L’esperienza del 2022
L’errore più grande in questi casi è farsi prendere dalla smania di bruciare le tappe, anche se serve un grande autocontrollo per tenere a bada l’indole del guerriero che in certi frangenti permette di vincere le corse e ora potrebbe ritorcersi contro.
«Se fosse per me – ride – io prenderei la bici e starei fuori dall’alba al tramonto, però so che non sarebbe la cosa giusta da fare. Non è rassegnazione, però prendere atto che la situazione è questa. Ed è quello che serve per tornare a pedalare al massimo tra qualche settimana. Quello che mi conforta è che se anche la primavera potrebbe essere compromessa, per obiettivi come il Giro d’Italia e il Tour de France ci sono ancora dei mesi. Perciò non resta che aspettare il momento di ripartire e farlo gradualmente. La squadra sa come vanno queste cose. Già con l’esperienza del 2022 hanno capito anche loro quanto sia importante rispettare le tempistiche e non aver fretta.
«Certo ho più fretta io di rimettermi in bici e di salvare il salvabile, loro sono assolutamente tranquilli. Diciamo ci sono grande sinergia e collaborazione tra i medici e il resto dello staff. Ormai è come una tela tessuta in modo molto fitto, quindi c’è un confronto quotidiano sulle mie sensazioni, sui consigli medici, sulle teorie migliori per riprendere l’allenamento, sulla fisioterapia. Sono in una botte di ferro e questo mi lascia tranquilla».
MasterChef Marta
E così, in attesa dell’esame che le dia il via libera, si fa fatica a vederla sul divano a giocare con un telecomando o a perdersi dietro le schermate dei social. Infatti anche Marta oppone le mani, come a tenere lontano un certo modo di passare il tempo.

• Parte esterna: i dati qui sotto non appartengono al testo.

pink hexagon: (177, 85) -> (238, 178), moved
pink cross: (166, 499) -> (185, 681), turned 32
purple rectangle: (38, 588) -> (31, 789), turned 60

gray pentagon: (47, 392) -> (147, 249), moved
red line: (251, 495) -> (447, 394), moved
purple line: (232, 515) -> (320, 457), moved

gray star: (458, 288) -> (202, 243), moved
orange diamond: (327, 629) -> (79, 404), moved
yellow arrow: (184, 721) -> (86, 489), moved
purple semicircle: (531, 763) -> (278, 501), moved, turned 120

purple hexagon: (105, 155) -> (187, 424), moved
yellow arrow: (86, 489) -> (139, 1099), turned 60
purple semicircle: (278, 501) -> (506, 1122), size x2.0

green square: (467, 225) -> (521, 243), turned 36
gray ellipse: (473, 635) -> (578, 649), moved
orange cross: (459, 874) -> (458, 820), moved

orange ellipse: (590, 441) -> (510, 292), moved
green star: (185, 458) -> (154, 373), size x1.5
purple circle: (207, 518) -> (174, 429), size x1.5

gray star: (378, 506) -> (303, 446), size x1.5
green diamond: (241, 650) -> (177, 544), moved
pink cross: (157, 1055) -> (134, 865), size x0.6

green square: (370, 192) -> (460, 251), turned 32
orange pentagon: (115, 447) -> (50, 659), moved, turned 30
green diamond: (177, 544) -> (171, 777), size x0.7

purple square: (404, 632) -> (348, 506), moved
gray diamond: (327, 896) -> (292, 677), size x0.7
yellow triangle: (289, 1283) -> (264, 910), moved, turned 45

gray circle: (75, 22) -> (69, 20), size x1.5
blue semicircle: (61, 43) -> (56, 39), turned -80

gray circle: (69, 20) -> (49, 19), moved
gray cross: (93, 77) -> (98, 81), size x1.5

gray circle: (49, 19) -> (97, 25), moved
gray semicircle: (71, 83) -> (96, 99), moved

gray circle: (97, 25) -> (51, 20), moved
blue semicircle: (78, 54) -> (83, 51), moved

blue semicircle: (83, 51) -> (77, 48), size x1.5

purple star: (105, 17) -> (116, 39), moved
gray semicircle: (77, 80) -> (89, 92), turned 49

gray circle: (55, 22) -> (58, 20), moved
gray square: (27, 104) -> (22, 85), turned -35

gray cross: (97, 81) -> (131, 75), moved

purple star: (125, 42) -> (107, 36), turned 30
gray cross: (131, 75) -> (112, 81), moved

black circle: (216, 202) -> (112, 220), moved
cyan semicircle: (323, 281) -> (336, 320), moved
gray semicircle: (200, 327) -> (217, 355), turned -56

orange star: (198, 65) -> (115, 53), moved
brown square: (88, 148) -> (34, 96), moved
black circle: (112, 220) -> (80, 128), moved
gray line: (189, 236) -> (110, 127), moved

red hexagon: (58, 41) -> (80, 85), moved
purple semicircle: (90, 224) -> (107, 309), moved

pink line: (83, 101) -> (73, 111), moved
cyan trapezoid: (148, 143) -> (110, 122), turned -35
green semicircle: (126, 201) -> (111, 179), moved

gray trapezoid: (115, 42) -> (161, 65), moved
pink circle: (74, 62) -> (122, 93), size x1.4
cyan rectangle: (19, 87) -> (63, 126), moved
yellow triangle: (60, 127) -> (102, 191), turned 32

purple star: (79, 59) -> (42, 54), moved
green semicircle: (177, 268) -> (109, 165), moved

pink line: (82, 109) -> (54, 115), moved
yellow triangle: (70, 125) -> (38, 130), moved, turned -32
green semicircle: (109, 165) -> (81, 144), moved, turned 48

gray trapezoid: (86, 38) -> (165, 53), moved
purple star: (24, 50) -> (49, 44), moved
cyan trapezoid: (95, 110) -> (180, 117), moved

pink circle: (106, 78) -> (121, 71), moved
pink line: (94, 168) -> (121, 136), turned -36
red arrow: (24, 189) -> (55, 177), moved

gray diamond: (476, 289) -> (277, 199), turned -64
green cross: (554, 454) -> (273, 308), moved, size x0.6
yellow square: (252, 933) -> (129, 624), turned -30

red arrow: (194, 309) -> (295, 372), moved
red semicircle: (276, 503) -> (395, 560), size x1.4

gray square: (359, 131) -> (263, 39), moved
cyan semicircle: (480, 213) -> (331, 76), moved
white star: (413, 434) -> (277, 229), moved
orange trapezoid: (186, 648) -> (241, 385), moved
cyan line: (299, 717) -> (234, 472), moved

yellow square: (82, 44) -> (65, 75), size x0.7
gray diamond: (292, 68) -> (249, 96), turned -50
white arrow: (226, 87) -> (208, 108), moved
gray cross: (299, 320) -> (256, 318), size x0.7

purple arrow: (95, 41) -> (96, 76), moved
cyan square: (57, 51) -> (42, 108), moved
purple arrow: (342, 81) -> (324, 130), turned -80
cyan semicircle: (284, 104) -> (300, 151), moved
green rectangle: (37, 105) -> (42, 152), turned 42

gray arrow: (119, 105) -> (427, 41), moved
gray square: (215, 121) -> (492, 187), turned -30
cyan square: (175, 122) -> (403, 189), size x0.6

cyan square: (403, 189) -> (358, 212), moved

«Non sto assolutamente ferma su un divano – racconta e ride – passo il mio tempo in cucina. Pur stando attenta, non mi sto privando di tante cose. Già mentalmente non è così semplice gestire questa situazione. Se poi devo anche mettermi a dieta stretta, chiusa in casa, cucinando un sacco di cose buone senza poterle mangiare, allora non ho avuto un infortunio, ma ho firmato una condanna».
La voglia di scherzarci su fa capire che in qualche modo, al netto del giramento di scatole, l’incidente è stato metabolizzato quasi del tutto. Li vediamo imbattibili, pensiamo che lo siano davvero. Ma basta una crepetta nel bacino e nella sicurezza, per farli vacillare come giunchi al vento. Fra dieci giorni ne sapremo di più, per ora ci sta un abbraccio ideale e la promessa di risentirci presto. A volte farsi sotto senza dover commentare una vittoria è il modo di far capire che ci tieni davvero.